Starting the Garden: Wind in Sails

The boys have it right; it sure has been a long, cold winter, certainly here in upstate NY.

Somewhere around the end of January I start getting itchy, looking through the pile of seed catalogues that arrive in the mail. (My poor mail carrier; first the holiday catalogues in December and then, with no pause, into the onslaught from gardening and seed companies.) I know it’s too early to start but I want it to be time.

One of our local meteorologists said that our local winter has shifted a month. When the cold and snow used to start in December, it’s now beginning in January and is extended a month later. It certainly felt like that this year, with an amazingly snowy March. The weather service put out a map of our local area snowfall and it was mighty impressive (I was in the 24″ to 30″ range).

On March 1, we got 10 inches of snow and the next day, in defiance, I started my seeds.

When I first began a garden, I tried starting seeds inside but had no luck until I started using a grow light; there just wasn’t enough natural light to get things going, especially with weak late-winter sun. The only space available in my second-floor apartment is a work table by my kitchen window and, while I would rather not give up a useful cooking space, there really is no option. I’ve ended up getting a two-tier grow light that stacks up on the kitchen, effectively doubling the space in the same footprint, but taking that space out of kitchen commission for four months or so.

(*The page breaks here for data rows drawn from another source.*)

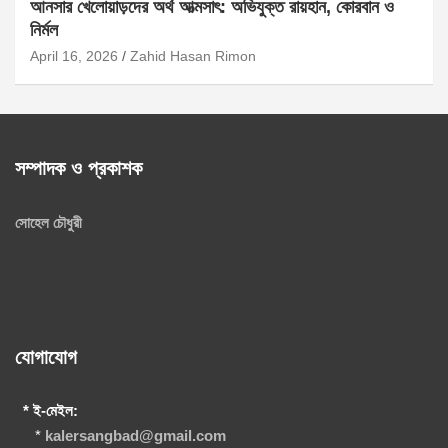
আনসার খেলোয়াড়দের অর্থ আত্মসাৎ: অভিযুক্ত রায়হান, কোরবান ও
নির্মল
April 16, 2026
Zahid Hasan Rimon
সম্পাদক ও প্রকাশক
সোহেল চৌধুরী
যোগাযোগ
* ই-মেইল:
*
kalersangbad@gmail.com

I use soil blocks to start my seeds. Because no pots are used, roots don’t wind around a container creating a root-bound seedling. When that happens, the roots need to be loosened up before planting and it takes the plants some recovery time before they get going again. Another one of those transformational books I read was The New Organic Grower (first written in 1989 and revised in 1995) by Eliot Coleman, an influential figure in organic farming. He operates a four-season farm in Maine (!) and has written a several books. His advocacy of using soil blocks rather than pots made a lot of sense to me, that when the roots hit the end of the soil block, they stop growing but the plant continues to grow. You can “pot up” to a larger soil block for larger plants, if necessary, and the roots will grow and spread out again until they reach the end of that block.

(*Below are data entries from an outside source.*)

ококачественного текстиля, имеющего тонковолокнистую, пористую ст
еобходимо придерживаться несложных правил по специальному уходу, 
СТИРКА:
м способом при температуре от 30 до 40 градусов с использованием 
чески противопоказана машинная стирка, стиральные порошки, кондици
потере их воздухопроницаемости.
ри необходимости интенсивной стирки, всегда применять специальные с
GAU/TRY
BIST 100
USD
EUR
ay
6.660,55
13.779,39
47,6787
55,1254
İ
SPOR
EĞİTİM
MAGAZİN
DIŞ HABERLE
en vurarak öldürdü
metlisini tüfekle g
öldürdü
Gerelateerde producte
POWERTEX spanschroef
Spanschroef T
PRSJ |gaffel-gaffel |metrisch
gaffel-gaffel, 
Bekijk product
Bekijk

To create soil blocks, I got several different sized blockers, a one-inch, two-inch, and four-inch. I have never used the one-inch size and have only occasionally needed to go up to the four-inch.

Potting soil is mixed up with water into a consistency of wet cement, the blockers get packed with the wet soil, release the lever and voila! A tidy row of soil blocks with a divet in which to place the seeds. It’s a bit of a messy process that I do out on my back porch, and one of those times when I wish I had a utility sink. (My poor kitchen gets a lot of different uses and I feel like I’m always cleaning it).

 I put the blocks in long flats with clear covers that act like a greenhouse and park them under the grow lights.

On March 15, my outdoor garden looked like this:

I’ve been doing this for several years now and have had reasonable success, but this year was nearly disastrous. I usually pick up some organic potting soil from my local Co-Op but I had some other soil leftover from re-potting some plants in the fall that I had picked up at a box store in a pinch. Well. My seedlings sprouted just fine and then really struggled, hardly growing at all. Then strange fungus sprouted from the soil blocks. And the seedlings didn’t grow. Some yellowed and died, others just didn’t develop any more than they had in the first few weeks.

And my inside garden looked like this:

I ended up getting my usual soil, remaking 120 soil blocks, rinsing all the old soil off the roots of each seedling, and then gently poking the roots and seedlings into the new soil blocks. Blammo! They all took off in a matter of days. Lesson learned. I found that most of my tomato stems were weak and bendy where they had been in the old soil and several of them broke off at the soil line. I put them all in some water and was relieved to find that they regenerated roots all along the stem. Phew! (Nasturtiums will do the same thing; I learned that last summer when I decapitated one with the garden hose.)

After 24 hours
After 7 days

I hardened off (introducing the seedlings to the outdoor temperatures, direct sunlight, and breezes a little at a time) many of the seedlings over the last few weeks out on my back porch and have gotten most of them in the ground now: red-leaf, butter-head, and romaine lettuces, lacinato kale, Swiss chard, dill, cilantro, arugula, nasturtiums, and plum tomato plants are all in. It got very chilly last week so I used my walls o’ water around my tomatoes or, as I prefer to call them, my Devo hats.

Are we not men?
We are tomatoes.

These devices have chambers that are filled with water, which absorb the heat of the sun during the day and keeps the warm-weather loving tomatoes nice and toasty overnight. As the seedlings grow the tops can be propped open for the plant to grow through the opening. I love these things. And they look cool.

Other seeds that are directly sown into the ground are in: several types of radishes, peas, turnips (for my downstairs neighbor), beets, and beans. I also have some sweet pea, morning glory, and moon flower seeds planted, hoping that they will climb up a trellis I tacked up to hide an ugly garage wall.

Still to be transplanted are basil, parsley, pickling and slicing cucumbers, Hungarian wax peppers, eggplant, zucchini, and the rest of the tomatoes (Cherokee purple and Jersey Boy) growing their water roots. Those should go in this week.

And for the first year ever: berries!

I always forget how much work it takes to get the garden going in the spring, but I forget it all when I bite into my first tomato sandwich of the summer. Can’t wait!